Interest rates are the single biggest factor affecting exchange traded funds, as they decrease the value of bond-heavy ETFs by 10-15% when they rise, such as the iShares Core US Aggregate Bond ETF, which lost 12% of its value in 2018 when interest rates increased (Federal Reserve).

Main Factors

  • Economic indicators — such as GDP growth rate, increase the value of ETFs focused on specific sectors, like the VanEck Vectors Semiconductor ETF, which rose 35% in 2020 when the US GDP growth rate was 2.3% (Bureau of Economic Analysis), with the magnitude of the increase depending on the sector's sensitivity to economic growth.
  • Commodity pricesincrease the value of ETFs tracking commodity indices, such as the SPDR Gold Shares ETF, which gained 25% in 2019 when gold prices rose 15% (World Gold Council), with the magnitude of the increase depending on the specific commodity and the ETF's investment strategy.
  • Sector rotationvaries the value of ETFs focused on specific sectors, such as the Vanguard Information Technology ETF, which rose 45% in 2020 when investors rotated into tech stocks, while the Vanguard Financials ETF fell 15% (Vanguard), with the magnitude of the change depending on the sector's popularity and the ETF's holdings.
  • Inflation expectationsdecrease the value of bond-heavy ETFs, such as the iShares TIPS Bond ETF, which lost 5% of its value in 2020 when inflation expectations rose (Bureau of Labor Statistics), with the magnitude of the decrease depending on the ETF's duration and the level of inflation expectations.
  • Regulatory changesdecrease the value of ETFs affected by new regulations, such as the Invesco Solar ETF, which fell 20% in 2018 when the US imposed tariffs on solar panels (US Trade Representative), with the magnitude of the decrease depending on the specific regulation and the ETF's holdings.
  • Investor sentimentvaries the value of ETFs, such as the SPDR S&P 500 ETF Trust, which rose 25% in 2020 when investor sentiment improved, while the ProShares Short S&P 500 ETF fell 30% (Investor's Business Daily), with the magnitude of the change depending on the level of investor optimism or pessimism.

How They Interact

The interaction between interest rates and inflation expectations can amplify the effect on bond-heavy ETFs, as higher interest rates and inflation expectations can decrease the value of these ETFs by 15-20%, such as the iShares Core US Aggregate Bond ETF, which lost 18% of its value in 2018 when interest rates and inflation expectations rose (Federal Reserve). The interaction between sector rotation and economic indicators can also amplify the effect on sector-specific ETFs, as a strong economy can increase the value of these ETFs by 30-40%, such as the VanEck Vectors Semiconductor ETF, which rose 40% in 2020 when the US GDP growth rate was 2.3% (Bureau of Economic Analysis). The interaction between commodity prices and regulatory changes can cancel each other out, as higher commodity prices can increase the value of commodity-tracking ETFs, while new regulations can decrease the value of these ETFs, such as the SPDR Gold Shares ETF, which gained 10% in 2019 when gold prices rose, but fell 5% when the US imposed tariffs on gold (World Gold Council).

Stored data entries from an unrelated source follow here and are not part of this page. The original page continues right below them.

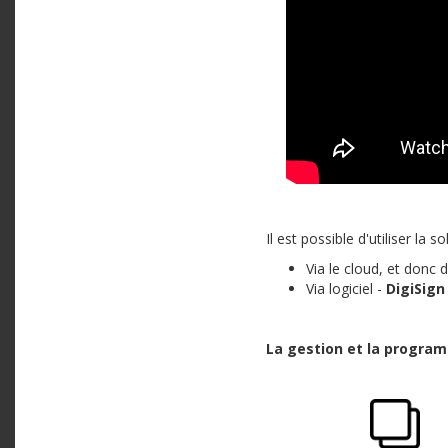
Il est possible d'utiliser la
Via le cloud, et donc
Via logiciel -
DigiSign
La gestion et la program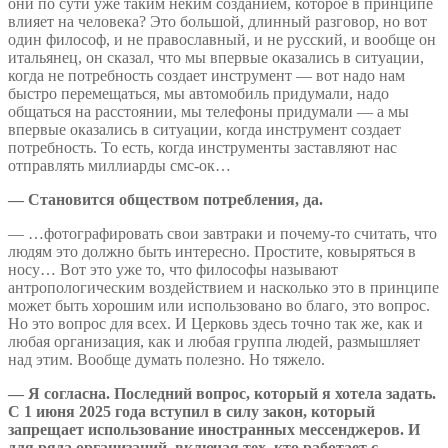
они по сути уже таким неким созданием, которое в принципе
влияет на человека? Это большой, длинный разговор, но вот
один философ, и не православный, и не русский, и вообще он
итальянец, он сказал, что мы впервые оказались в ситуации,
когда не потребность создает инструмент — вот надо нам
быстро перемещаться, мы автомобиль придумали, надо
общаться на расстоянии, мы телефоны придумали — а мы
впервые оказались в ситуации, когда инструмент создает
потребность. То есть, когда инструменты заставляют нас
отправлять миллиарды смс-ок…
— Становится обществом потребления, да.
— …фотографировать свои завтраки и почему-то считать, что
людям это должно быть интересно. Простите, ковыряться в
носу… Вот это уже то, что философы называют
антропологическим воздействием и насколько это в принципе
может быть хорошим или использовано во благо, это вопрос.
Но это вопрос для всех. И Церковь здесь точно так же, как и
любая организация, как и любая группа людей, размышляет
над этим. Вообще думать полезно. Но тяжело.
— Я согласна. Последний вопрос, который я хотела задать.
С 1 июня 2025 года вступил в силу закон, который
запрещает использование иностранных мессенджеров. И
для ряда организаций, включая тех, кто работает с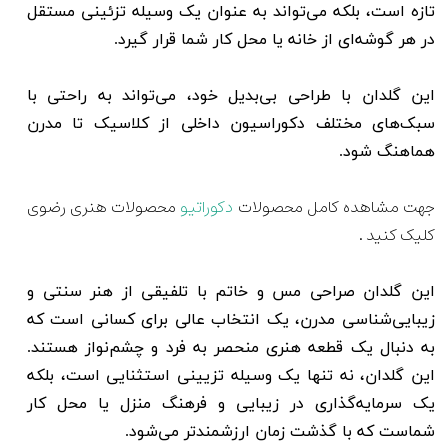
تازه است، بلکه می‌تواند به عنوان یک وسیله تزئینی مستقل
در هر گوشه‌ای از خانه یا محل کار شما قرار گیرد.
این گلدان با طراحی بی‌بدیل خود، می‌تواند به راحتی با
سبک‌های مختلف دکوراسیون داخلی از کلاسیک تا مدرن
هماهنگ شود.
جهت مشاهده کامل محصولات
دکوراتیو
محصولات هنری رضوی
کلیک کنید .
این گلدان صراحی مس و خاتم با تلفیقی از هنر سنتی و
زیبایی‌شناسی مدرن، یک انتخاب عالی برای کسانی است که
به دنبال یک قطعه هنری منحصر به فرد و چشم‌نواز هستند.
این گلدان، نه تنها یک وسیله تزیینی استثنایی است، بلکه
یک سرمایه‌گذاری در زیبایی و فرهنگ منزل یا محل کار
شماست که با گذشت زمان ارزشمندتر می‌شود.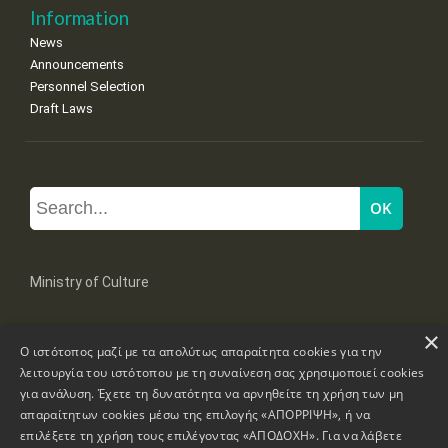
Information
News
Announcements
Personnel Selection
Draft Laws
Ministry of Culture
×
Mpoumpoulinas 20-22 Str, 106 82 Athens
Ο ιστότοπος μαζί με τα απολύτως απαραίτητα cookies για την
Tel: +30 2131322100, 2131322421
mail: grplk@culture.gr
λειτουργία του ιστότοπου με τη συναίνεση σας χρησιμοποιεί cookies
για ανάλυση. Έχετε τη δυνατότητα να αρνηθείτε τη χρήση των μη
απαραίτητων cookies μέσω της επιλογής «ΑΠΟΡΡΙΨΗ», ή να
επιλέξετε τη χρήση τους επιλέγοντας «ΑΠΟΔΟΧΗ». Για να λάβετε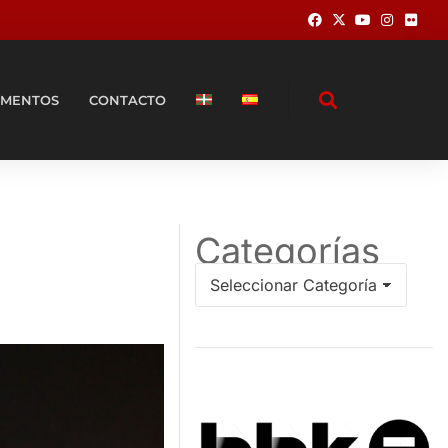
MENTOS
CONTACTO
Categorías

Controllable vs Uncontrollable

  • Controllable factors:
  • Regulatory changes — controlled by government agencies, such as the US Securities and Exchange Commission, which can impose new regulations on ETFs, affecting their value.
  • Investor sentiment — controlled by investors, who can choose to buy or sell ETFs based on their sentiment, affecting the ETFs' value.
  • Uncontrollable factors:
  • Economic indicators — affected by macroeconomic trends, such as GDP growth rate and inflation rate, which are outside the control of individual investors or government agencies.
  • Commodity prices — affected by global supply and demand, as well as geopolitical events, which are outside the control of individual investors or government agencies.
  • Interest rates — set by central banks, such as the Federal Reserve, which can affect the value of bond-heavy ETFs, but are outside the control of individual investors.